Relient K’s Christmas song is just one example – there are plenty of others, and if you lived through the period you will have your own. One of the ones that sticks with me is Agent Cody Banks, a 2003 kids comedy film starring Frankie Muniz as a child spy, in the vein of Young James Bond or Alex Rider. It’s a stupid horny film where most of the jokes revolve around sexual harassment, including one sequence that’s aged particularly poorly where Cody uses his x-ray glasses to look at women’s underwear. The plot of the film has Cody attempt to befriend a young Hilary Duff, at the time incredibly popular as Lizzie McGuire. He is told that her interests include horse riding and TS Eliot, and so he goes up to her and says hey I really love TS Eliot, I love how she captures the female experience. Hilary Duff naturally turns around and says – TS Eliot is a man. The joke here is that Cody Banks is stupid. Duff is cultured and intelligent, she reads modernist poetry, and Cody Banks is a skateboarder. In the strictest sense it’s treated as a character flaw, but in the long run it doesn’t matter. Cody Banks saves the day by being spunky and adventurous. His ignorance is funny, but ultimately not a problem that needs to be overcome. There’s actually a similar sequence in Agent Cody Banks 2 – in a different context, but structurally it’s almost identical. Cody Banks is working with a handler, played by Anthony Anderson. Anderson attends a high society event in a Nigerian boubou, and Banks jeers, “Nice dress, Derek.” As in the first film, Cody’s ignorance is named and countered – everyone explains to Cody what a boubou is, and the scene moves on – but again we see a contrast between Banks as the stupid young American and his blonde, cultured female counterpart, played in the second film by Hannah Spearitt from S Club 7.

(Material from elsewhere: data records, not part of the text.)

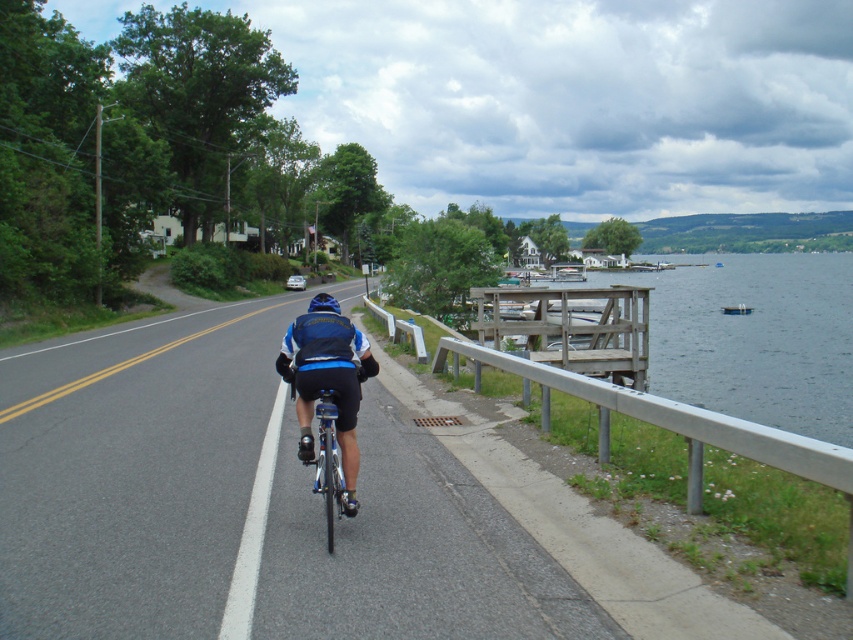 Question: Can you confirm if gray asphalt bike lane at center is positioned to the left of blue matte bicycle at center?

Choices:
 (A) yes
 (B) no

Answer: (A)

Question: Which of the following is the closest to the observer?

Choices:
 (A) (238, 342)
 (B) (329, 296)
 (C) (347, 394)
 (D) (670, 404)

Answer: (C)

Question: Is blue matte bicycle at center to the left of blue matte helmet at center from the viewer's perspective?

Choices:
 (A) yes
 (B) no

Answer: (B)

Question: Estimate the real-world distances between objects in this image. Which object is closer to the blue matte helmet at center?

Choices:
 (A) gray metallic rail at lower right
 (B) blue matte bicycle at center

Answer: (B)

Question: Observing the image, what is the correct spatial positioning of gray asphalt bike lane at center in reference to blue matte helmet at center?

Choices:
 (A) below
 (B) above

Answer: (A)

Question: Which of the following is the farthest from the observer?

Choices:
 (A) blue matte bicycle at center
 (B) gray asphalt bike lane at center
 (C) gray metallic rail at lower right
 (D) blue matte helmet at center

Answer: (D)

The 00s in general I think can be characterized as the stupid decade, so much is the focus on idiocy and the figure of the moron. The vacuous consumerism of the 80s and 90s was obviously exploded by 9/11, which prompted a long run of disaster and apocalypse movies – but also, I think, the paired phenomenon of tales of the American idiot. Spielberg’s War of the Worlds, which for my money is sort of the archetypal post-9/11 disaster movie, came out in 2005. It sits at the head of a whole host of other disaster or apocalypse movies from the period – 2012, The Day After Tomorrow, Poseidon, The Impossible (a Ewan McGregor film about the 2004 Boxing Day tsunami), and I’d even include zombie apocalypse films like 28 Days Later. All of these films focus on the exteriority of disaster, on the lived and experienced effects. In War of the Worlds, it’s about the carcass of the crashed plane, the rubble. It’s about Tom Cruise coated in dust and grime in a pretty direct visual reference to the images of first responders coming away from the Towers. All of these films are paired with the more interior books and stories, all the soul-searching titles looking for the root of the problem in American cultural decline. Michael Moore’s Stupid White Men came out in 2001. Green Day’s American Idiot was 2004, and Idiocracy was 2006. All through these years the media was dominated by stories about Bush’s verbal gaffes in interviews and speeches – his Bushisms. It’s the same thing that led people to circulate Caitlin Upton‘s faltering answer in a Miss Teen USA pageant in 2007 (“I personally believe that U.S. Americans are unable to do so because, um, some people out there in our nation don’t have maps”). Agent Cody Banks and the Relient K Christmas song are very minor titles in that lineage, but they both tap into the themes of American stupidity that seem so directly to rise out of 9/11. It’s considered a cultural malaise but also embraced as a form of identity. It’s a problem and a point of honour, and it led to a bunch of really obnoxious, stupid art. What’s a partridge? What’s a pear tree? Awful.